Take inventory of the situation. You learned from a previous article to document all incidences and struggles your loved one is dealing with. You may have arranged to speak with her doctor and/or Home Care to learn more about what she is dealing with and the range of supports available. You may have talked with other family Caregivers as well. You have educated yourself about the options and the question remains: Will mom be on board?
Turn the tables. Consider if you were struggling with something, would you be receptive to a family member coming in and saying “Hey! You need help and so I have this help set up for you! Oh, and it starts tomorrow!” There is a good chance you might be put off- not knowing the details and the impact on your privacy, on your life. You might be in denial that there is even a problem at all! You may think any “help” would be intrusive and make you look/feel incapable. That doesn’t feel good. No thanks!
A simple 3 step approach is better and it starts with initiating a relaxed conversation.
1: Choose a time that is good for both of you. Where she is well rested and neither of you are preoccupied with anything else.
2: Be curious and uncover what is real for her. Talk about different areas in her life and ask how they are working for her. What is not working/challenging for her? What stresses her out? Is she fearful of anything? Witness her and acknowledge her answers. Let her know you understand what she is saying and how she feels. This is not the time to “fix” but to listen and gather information from her perspective. This is a huge gift. [if you are unsure about that, turn the tables to see how you would feel to be heard this way] You may find this is also the opportunity to ask her questions about her experiences about when she supported her own parents.

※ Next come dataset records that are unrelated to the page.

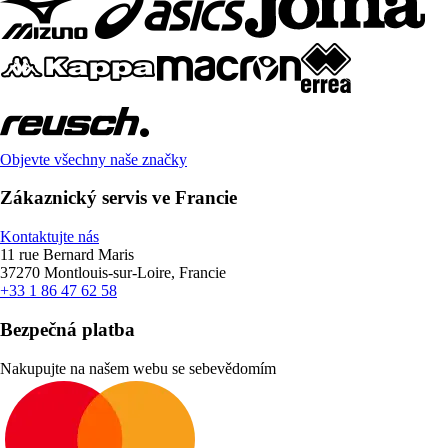
Objevte všechny naše značky
Zákaznický servis ve Francie
Kontaktujte nás
11 rue Bernard Maris
37270 Montlouis-sur-Loire, Francie
+33 1 86 47 62 58
Bezpečná platba
Nakupujte na našem webu se sebevědomím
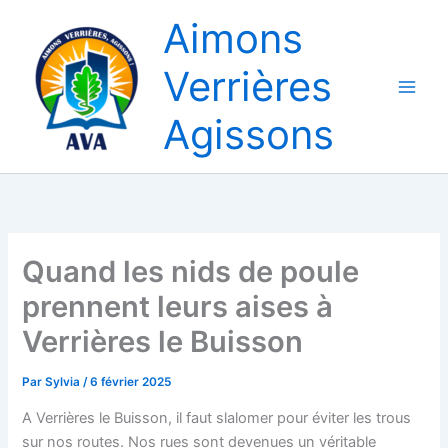
Aller
Aimons
au
contenu
Verrières
Agissons
Quand les nids de poule
prennent leurs aises à
Verrières le Buisson
Par
Sylvia
/
6 février 2025
A Verrières le Buisson, il faut slalomer pour éviter les trous
sur nos routes. Nos rues sont devenues un véritable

3: Come prepared with the information you have gathered about one or two specific supports needed. (You can include options but for now, limit the concerns to one or two) Have your thoughts in order before speaking. Watch your non-verbal gestures and ensure they are in line with the goal of the conversation which is ultimately about her well-being. Share with her what you were feeling concerned about [one concern at a time] and that you wanted to be proactive and see what possibilities are available. Share with her the information you gathered in a short, concise manner so as to not overwhelm or confuse. Paint the picture of what her day would be like with this support, remind her of the concerns she had already expressed to you. Focus on the benefits to her and how they address those concerns. Decide together what the next steps are. It may be to call for a consultation from the company and ask questions or to do a trial run.
Working together, gathering accurate information and providing opportunities for open, honest communication helps maintain a healthy relationship. If tables were turned, wouldn’t you want the same consideration?